Характерно, кстати, что в травестийный карнавал включается и игра с масками инородцев. Так актер Лев Свердлин создает целую галерею героев, представителей разных национальностей (Ветров 1937), среди которых и татарин Юсуф («У самого синего моря», 1936), и японец Учижима («Волочаевские дни», 1938), и кореец Цой («На Дальнем Востоке», 1937), и монгол Сухэ-Батор («Его зовут Сухэ-Батор», 1942), и узбек Ходжа Насреддин («Насреддин в Бухаре», 1943), и чукча Алитет («Алитет уходит в горы», 1949), и кубинец Максимо Эрнандес («Кубинская новелла», 1962), и таджик Ибрагим Каримов («Как велит сердце», 1968), грузины Багратион и Сталин в театре и множество других, в том числе американцев, русских и евреев. Такое постоянное попадание одного актера в сходные роли не что иное, конечно, как определенное амплуа, не обозначенное в классической традиции, но явно присутствующее в традиции советского кино и перекликающееся с идеей травестии — перевоплощением в персонаж другого пола и возраста, а шире, другого социального статуса, национальности, психофизических особенностей, подразумевающим различные спектры восприятия от комически-сниженного до латентно-эротического, всего того, что присутствовало, как мы видим, в кино СССР, но по ряду причин было вытесняемо на периферию игрового поля и теоретических изысканий и что сейчас, по прошествии времени, кажется упорядоченным и очевидным.


Иллюстрации к статье — в печатной версии журнала. 


Литература

Вайсфельд 1937 — Вайсфельд И. Фильм о молодости // Кино. 1937. № 7.

Вакс, Оленин 1937 — Вакс Б., Оленин А. Черкасов-Полежаев // Кино. 1937. 11 апреля.

Ветров 1937 — Ветров Б. Растущий мастер // Кино. 1937. 3 августа.

Гринберг 1937 — Гринберг И. Великая дружба // Искусство кино. 1937. № 4.

Дрейден 1937 — Дрейден С. Николай Черкасов // Искусство кино. 1937. № 5.
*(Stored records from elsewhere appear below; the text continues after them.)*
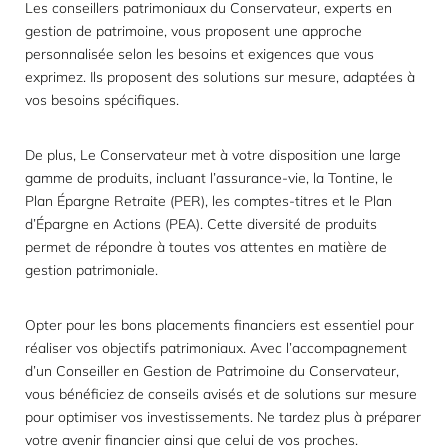
Les conseillers patrimoniaux du Conservateur, experts en
gestion de patrimoine, vous proposent une approche
personnalisée selon les besoins et exigences que vous
exprimez. Ils proposent des solutions sur mesure, adaptées à
vos besoins spécifiques.
De plus, Le Conservateur met à votre disposition une large
gamme de produits, incluant l’assurance-vie, la Tontine, le
Plan Épargne Retraite (PER), les comptes-titres et le Plan
d’Épargne en Actions (PEA). Cette diversité de produits
permet de répondre à toutes vos attentes en matière de
gestion patrimoniale.
Opter pour les bons placements financiers est essentiel pour
réaliser vos objectifs patrimoniaux. Avec l’accompagnement
d’un Conseiller en Gestion de Patrimoine du Conservateur,
vous bénéficiez de conseils avisés et de solutions sur mesure
pour optimiser vos investissements. Ne tardez plus à préparer
votre avenir financier ainsi que celui de vos proches.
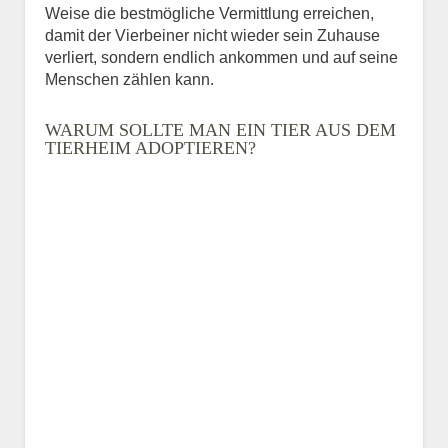
Weise die bestmögliche Vermittlung erreichen,
damit der Vierbeiner nicht wieder sein Zuhause
verliert, sondern endlich ankommen und auf seine
Menschen zählen kann.
WARUM SOLLTE MAN EIN TIER AUS DEM
TIERHEIM ADOPTIEREN?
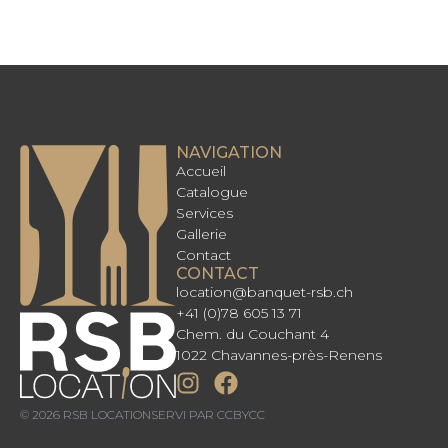
NAVIGATION
Accueil
Catalogue
Services
Gallerie
Contact
CONTACT
location@banquet-rsb.ch
+41 (0)78 605 13 71
Chem. du Couchant 4
1022 Chavannes-près-Renens
© 2026 RSB LOCATION
SERVI PAR CCBYCC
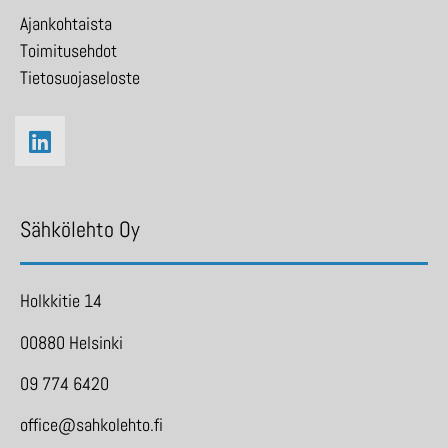
Ajankohtaista
Toimitusehdot
Tietosuojaseloste
Sähkölehto Oy
Holkkitie 14
00880 Helsinki
09 774 6420
office@sahkolehto.fi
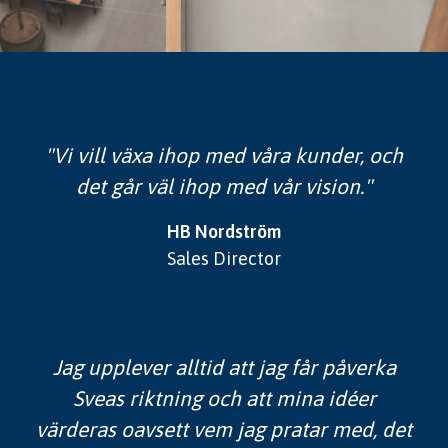
"Vi vill växa ihop med våra kunder, och
det går väl ihop med vår vision."
HB Nordström
Sales Director
Jag upplever alltid att jag får påverka
Sveas riktning och att mina idéer
värderas oavsett vem jag pratar med, det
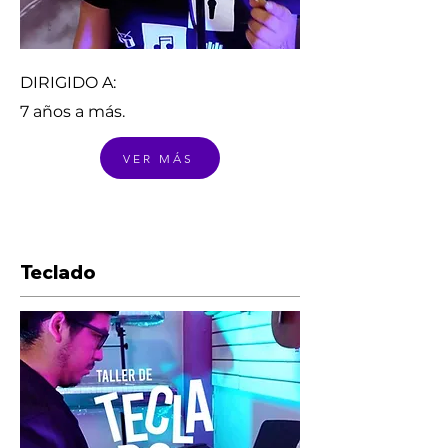
DIRIGIDO A:
7 años a más.
VER MÁS
Teclado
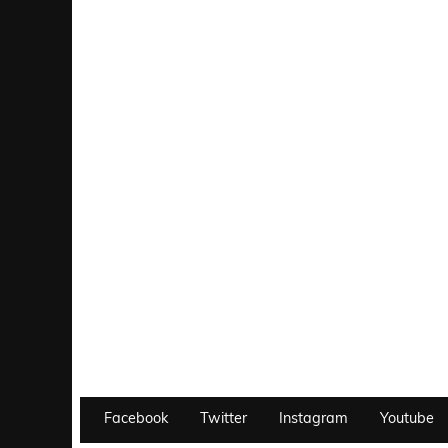
Facebook
Twitter
Instagram
Youtube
Иванов 1998 — Иванов В. Неизвестный Эйзенштейн — художник и проблемы авангарда. Озорные рисунки Эйзенштейна и «главная проблема» его искусства // Иванов В. Избранные труды по семиотике и истории культуры. М.: Языки русской культуры, 1998. Т. 1.

Оттен 1937 — Оттен Н. Зрелость // Кино. 1937. 28 февраля.

Рисунки 2004 — Рисунки Сергея Эйзенштейна. 1942–1944. Коллекция Лидии Наумовой. М.: Искусство, 2004.

Трауберг 1937 — Трауберг И. Воля к победе // Кино. 1937. 28 февраля.

Цимбал 1937 — Цимбал С. Здравствуйте, профессор Полежаев // Искусство кино. 1937. № 4.

Черкасов 1937 — Черкасов Н. Влюбленный в роль // Кино. 1937. № 7.

Шнейдер 1937 — Шнейдер М. О творческом мужестве // Кино. 1937. № 7.

Эйзенштейн в воспоминаниях 1974 — Эйзенштейн в воспоминаниях современников / Сост. Р.Н. Юренев. М.: Искусство, 1974.

Eisenstein 1999 — Eisenstein S. Dessins secrets. Avec des textes de J.-C. Marcadé et Galia Ackerman. Paris: Seuil, 1999.